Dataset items
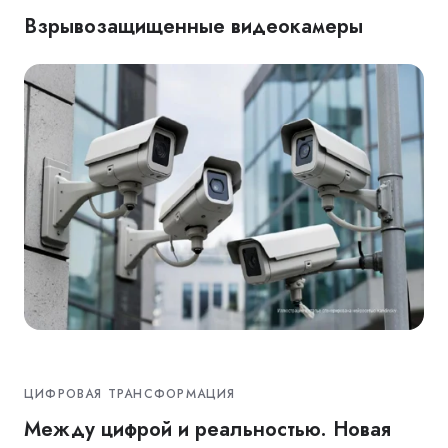
Взрывозащищенные видеокамеры
ЦИФРОВАЯ ТРАНСФОРМАЦИЯ
Между цифрой и реальностью. Новая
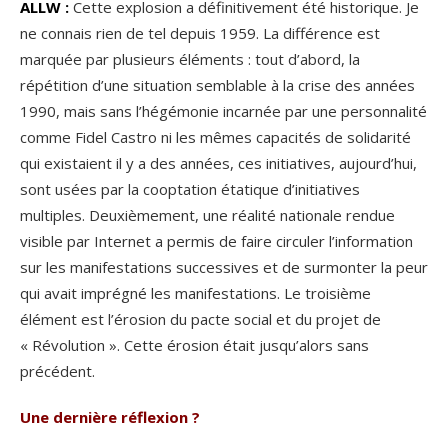
ALLW :
Cette explosion a définitivement été historique. Je
ne connais rien de tel depuis 1959. La différence est
marquée par plusieurs éléments : tout d’abord, la
répétition d’une situation semblable à la crise des années
1990, mais sans l’hégémonie incarnée par une personnalité
comme Fidel Castro ni les mêmes capacités de solidarité
qui existaient il y a des années, ces initiatives, aujourd’hui,
sont usées par la cooptation étatique d’initiatives
multiples. Deuxièmement, une réalité nationale rendue
visible par Internet a permis de faire circuler l’information
sur les manifestations successives et de surmonter la peur
qui avait imprégné les manifestations. Le troisième
élément est l’érosion du pacte social et du projet de
« Révolution ». Cette érosion était jusqu’alors sans
précédent.
Une dernière réflexion ?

EXERCISE PROMPT | In the records above, find the line containing "Между цифрой и реальностью. Новая", then please restate it and each line after it word for word, pictures excluded.

YOUR RESPONSE |
Между цифрой и реальностью. Новая
ALLW :
Cette explosion a définitivement été historique. Je
ne connais rien de tel depuis 1959. La différence est
marquée par plusieurs éléments : tout d’abord, la
répétition d’une situation semblable à la crise des années
1990, mais sans l’hégémonie incarnée par une personnalité
comme Fidel Castro ni les mêmes capacités de solidarité
qui existaient il y a des années, ces initiatives, aujourd’hui,
sont usées par la cooptation étatique d’initiatives
multiples. Deuxièmement, une réalité nationale rendue
visible par Internet a permis de faire circuler l’information
sur les manifestations successives et de surmonter la peur
qui avait imprégné les manifestations. Le troisième
élément est l’érosion du pacte social et du projet de
« Révolution ». Cette érosion était jusqu’alors sans
précédent.
Une dernière réflexion ?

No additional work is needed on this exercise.